Available models & their model cards

  • dataIAMOnDB_featuresLinInterpol20DxDyDtN_decoderGreedy
    • How it was trained: Using the IAM-OnDB dataset, this model is obtained by training on raw stroke data with channels (dx, dy, dt, n) where (dx, dy) are coordinate differences, dt is time difference and n is 1 if a point is the start of a new stroke with 0 otherwise. Prior to computing the differences and n, the raw stroke data is linearly interpolated to feature 20 points per unit length.
    • Download the model weights here.
    • Train this model yourself executing bash scripts/train_dataIAMOnDB_featuresLinInterpol20DxDyDtN_decoderGreedy.sh after you activated the conda environment that you use.

⌛ Open tasks

All contributions are welcome! :-)

  • Allow inference on own handwriting.
  • Implement CTC beam decoding with language model.
  • Implement Bezier curve fitting algorithm as data preprocessor.
  • Publish trained models on 🤗 Hugging Face for easy access.

👩‍💻 Contributing

I would love you to contribute! Let's make it a great project that people can benefit from :-).

🙏🏼 Acknowledgments

Thanks Leonard Salewski and Jonathan Prexl for super useful discussions on training PyTorch models!
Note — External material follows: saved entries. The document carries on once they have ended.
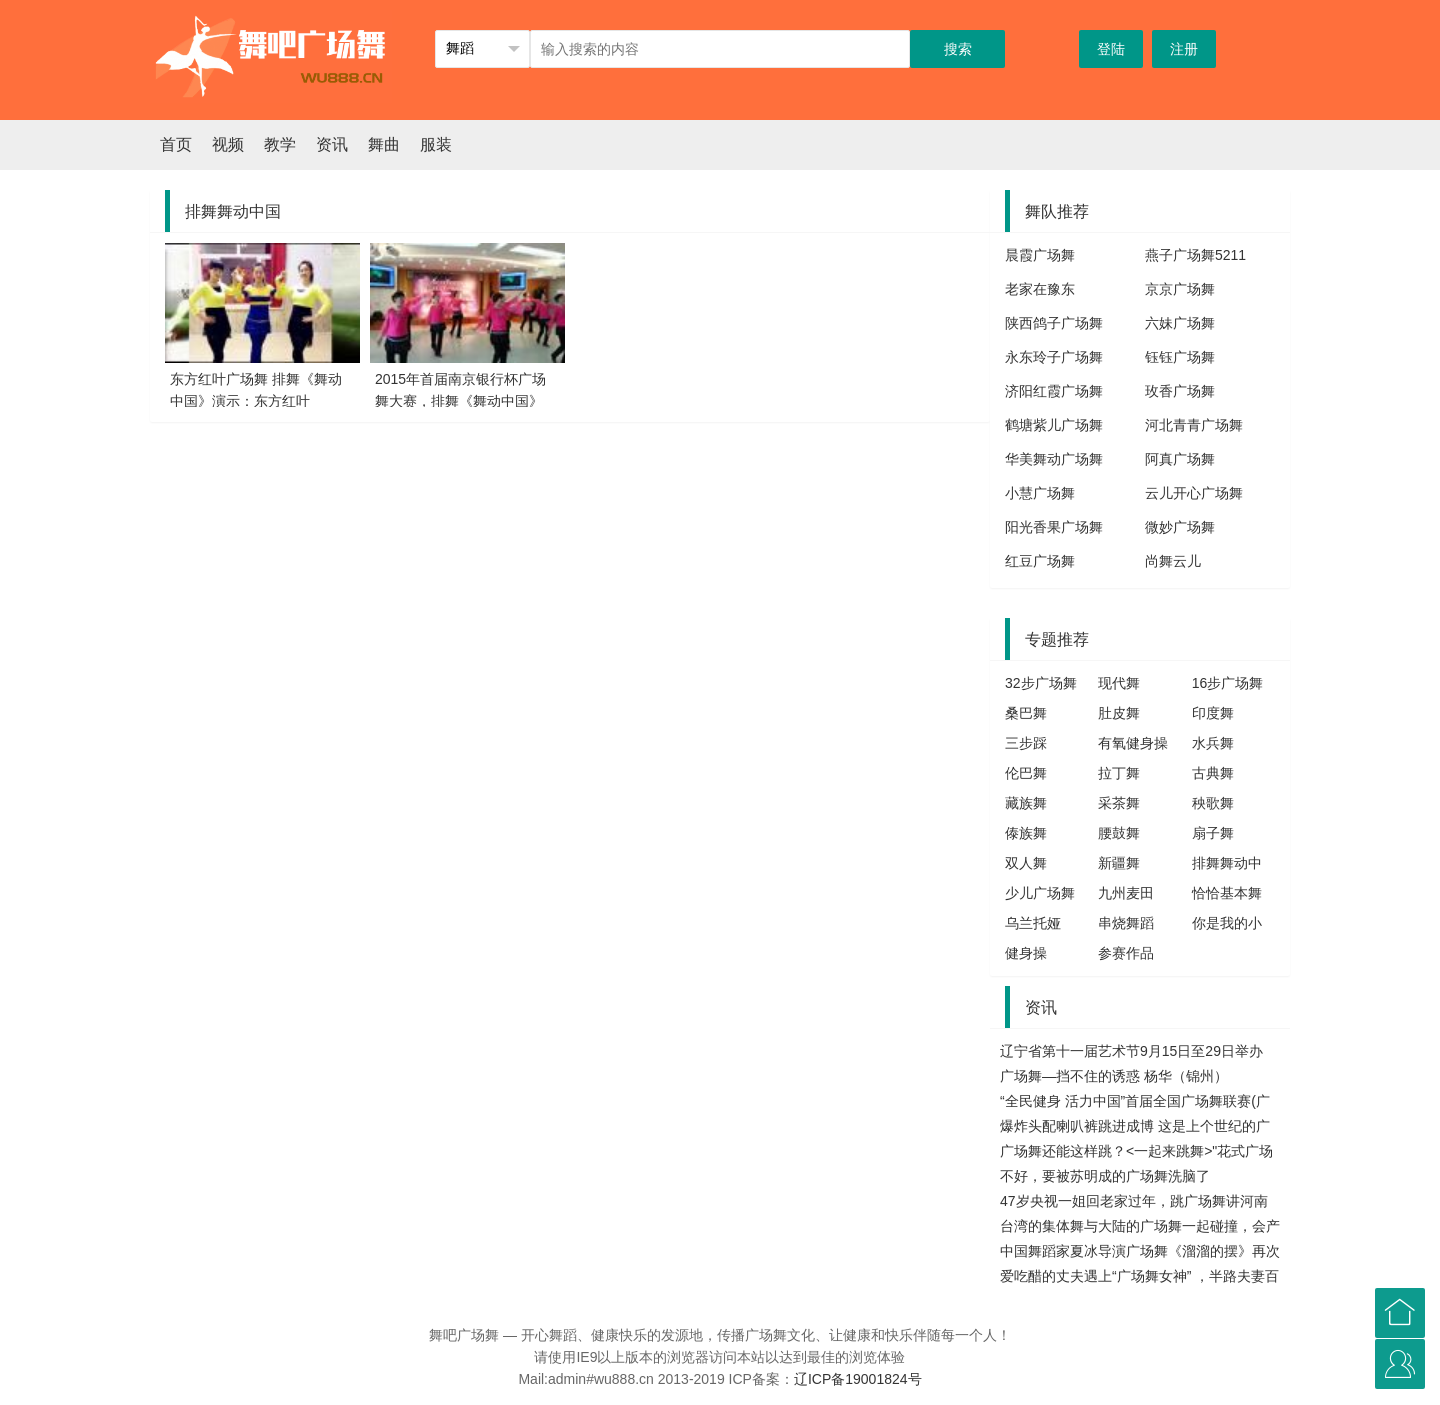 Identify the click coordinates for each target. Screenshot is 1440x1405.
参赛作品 (1126, 953)
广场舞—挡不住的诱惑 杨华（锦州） (1114, 1076)
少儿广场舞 (1040, 893)
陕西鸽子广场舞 (1054, 323)
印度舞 (1213, 713)
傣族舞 (1026, 833)
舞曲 (384, 144)
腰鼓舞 (1119, 833)
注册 (1184, 49)
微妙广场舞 (1180, 527)
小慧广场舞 (1040, 493)
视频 (228, 144)
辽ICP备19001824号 (858, 1379)
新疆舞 (1119, 863)
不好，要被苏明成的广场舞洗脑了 (1105, 1176)
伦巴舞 (1026, 773)
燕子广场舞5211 (1195, 255)
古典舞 (1213, 773)
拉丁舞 (1119, 773)
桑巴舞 (1026, 713)
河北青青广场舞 (1194, 425)
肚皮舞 (1119, 713)
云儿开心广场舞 (1194, 493)
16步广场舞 (1228, 683)
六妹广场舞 (1180, 323)
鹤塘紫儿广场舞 (1054, 425)
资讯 (332, 144)
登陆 (1111, 49)
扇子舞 (1213, 833)
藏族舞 (1026, 803)
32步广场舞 (1041, 683)
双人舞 (1026, 863)
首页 (176, 144)
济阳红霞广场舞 (1054, 391)
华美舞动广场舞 (1054, 459)
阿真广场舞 (1180, 459)
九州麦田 (1126, 893)
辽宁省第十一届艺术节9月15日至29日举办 (1131, 1051)
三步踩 (1026, 743)
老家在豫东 (1040, 289)
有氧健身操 (1133, 743)
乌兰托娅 (1033, 923)
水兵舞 (1213, 743)
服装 (436, 144)
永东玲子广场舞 (1054, 357)
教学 (280, 144)
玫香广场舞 (1180, 391)
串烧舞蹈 (1126, 923)
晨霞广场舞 (1040, 255)
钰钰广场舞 (1180, 357)
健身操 (1026, 953)
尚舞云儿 (1173, 561)
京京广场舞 (1180, 289)
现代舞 (1119, 683)
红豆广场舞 (1040, 561)
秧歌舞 (1213, 803)
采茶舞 (1119, 803)
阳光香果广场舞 (1054, 527)
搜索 (958, 49) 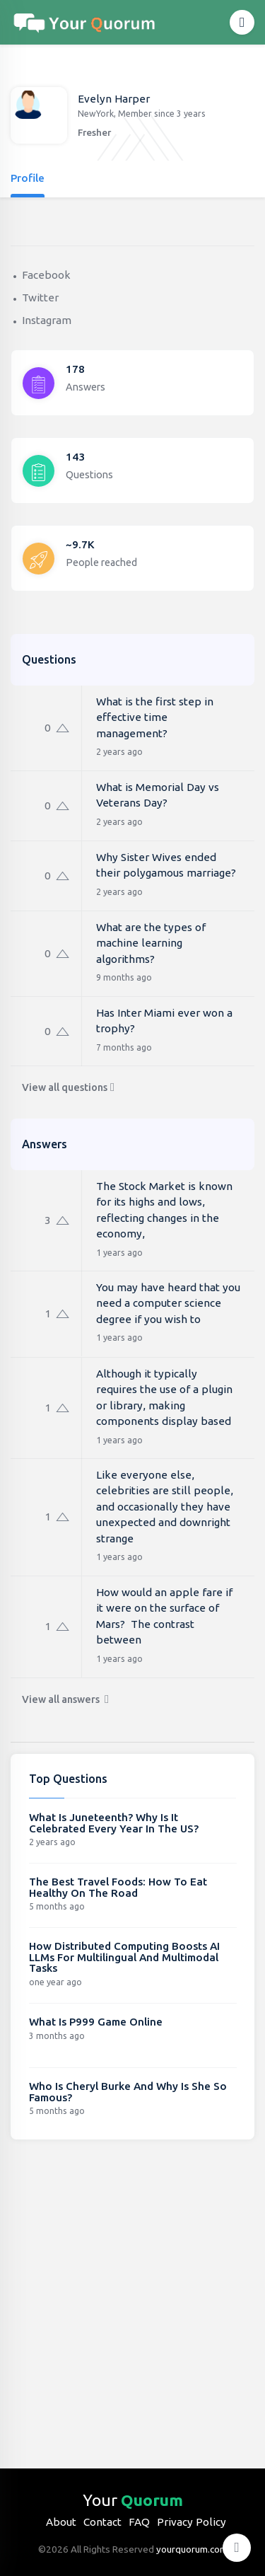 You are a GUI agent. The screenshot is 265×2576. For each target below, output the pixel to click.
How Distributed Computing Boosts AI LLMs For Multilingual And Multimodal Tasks (124, 1957)
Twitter (40, 297)
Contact (102, 2522)
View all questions (68, 1087)
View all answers (65, 1699)
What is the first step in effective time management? (154, 717)
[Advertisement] (132, 2293)
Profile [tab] (28, 178)
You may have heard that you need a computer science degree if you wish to (168, 1303)
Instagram (46, 320)
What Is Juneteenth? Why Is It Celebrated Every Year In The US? (114, 1823)
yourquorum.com (192, 2549)
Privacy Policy (191, 2522)
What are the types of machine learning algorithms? (151, 943)
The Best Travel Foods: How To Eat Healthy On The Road (118, 1887)
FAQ (139, 2522)
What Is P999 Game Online (96, 2022)
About (61, 2522)
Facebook (46, 275)
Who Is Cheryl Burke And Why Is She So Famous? (128, 2091)
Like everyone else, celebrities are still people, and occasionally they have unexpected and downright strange (164, 1506) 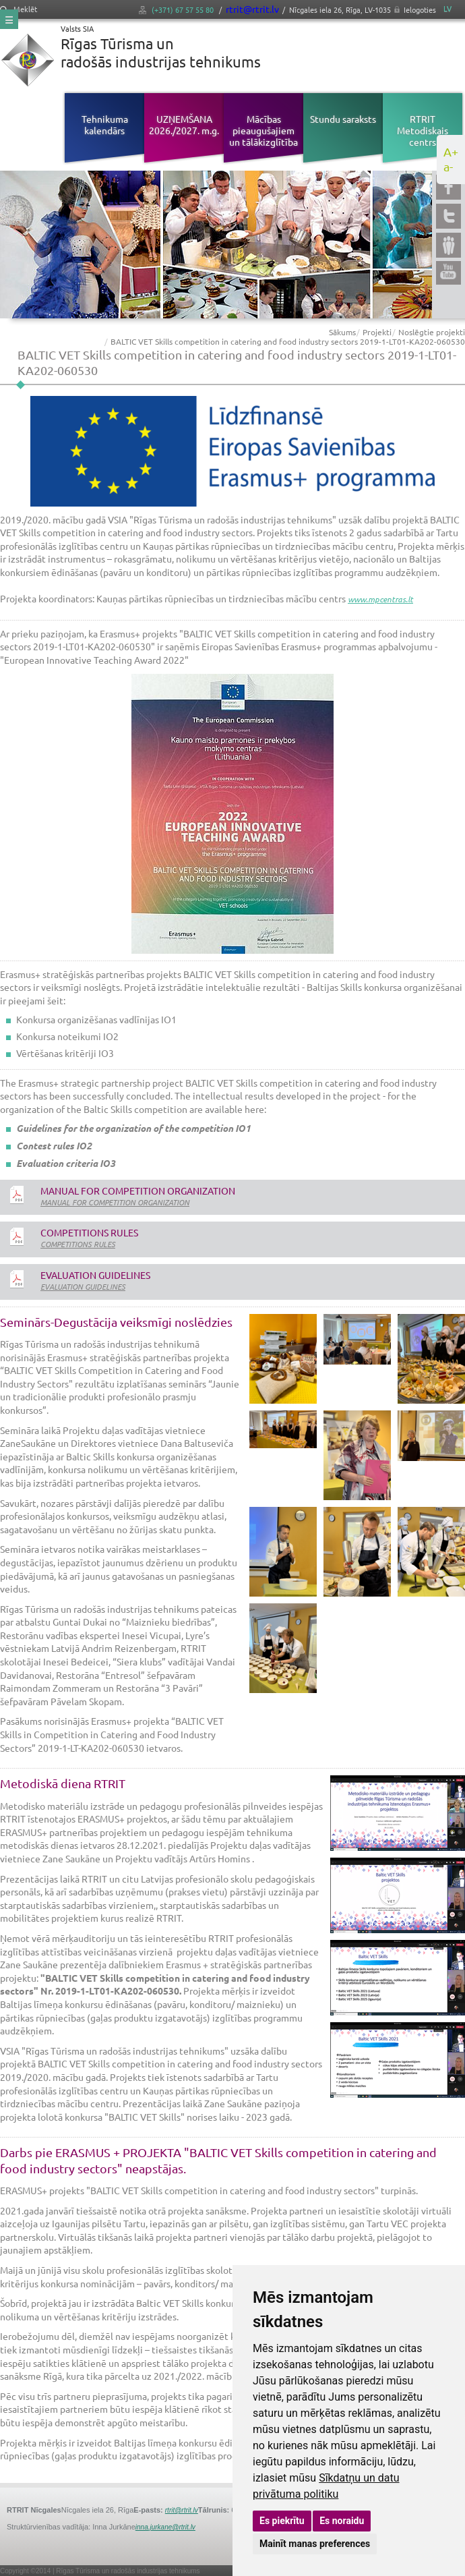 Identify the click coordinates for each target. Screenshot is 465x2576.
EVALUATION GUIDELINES (82, 1286)
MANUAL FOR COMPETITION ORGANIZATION (114, 1202)
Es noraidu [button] (341, 2520)
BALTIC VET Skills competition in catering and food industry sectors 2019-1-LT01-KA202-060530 (288, 341)
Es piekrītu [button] (282, 2520)
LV (447, 8)
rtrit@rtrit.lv (252, 9)
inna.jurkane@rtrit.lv (165, 2527)
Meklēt (18, 9)
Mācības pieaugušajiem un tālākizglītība (263, 130)
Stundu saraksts (343, 119)
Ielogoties (420, 9)
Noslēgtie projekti (431, 331)
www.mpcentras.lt (380, 599)
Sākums (342, 331)
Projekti (377, 331)
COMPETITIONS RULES (77, 1243)
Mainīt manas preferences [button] (314, 2543)
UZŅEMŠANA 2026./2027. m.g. (184, 124)
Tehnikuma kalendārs (105, 124)
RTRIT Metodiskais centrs (422, 130)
Thanks Harald Scheidl for providing both great content and code around handwritten text recognition.

I thank the department where I do my PhD, the School of Physics and Astronomy of The University of Edinburgh, for providing computational resources to train the models.

The scaffold of this code is based on the awesome lightning-hydra-template by ashleve - thank you for providing this!

License

This repository is licensed under the MIT License.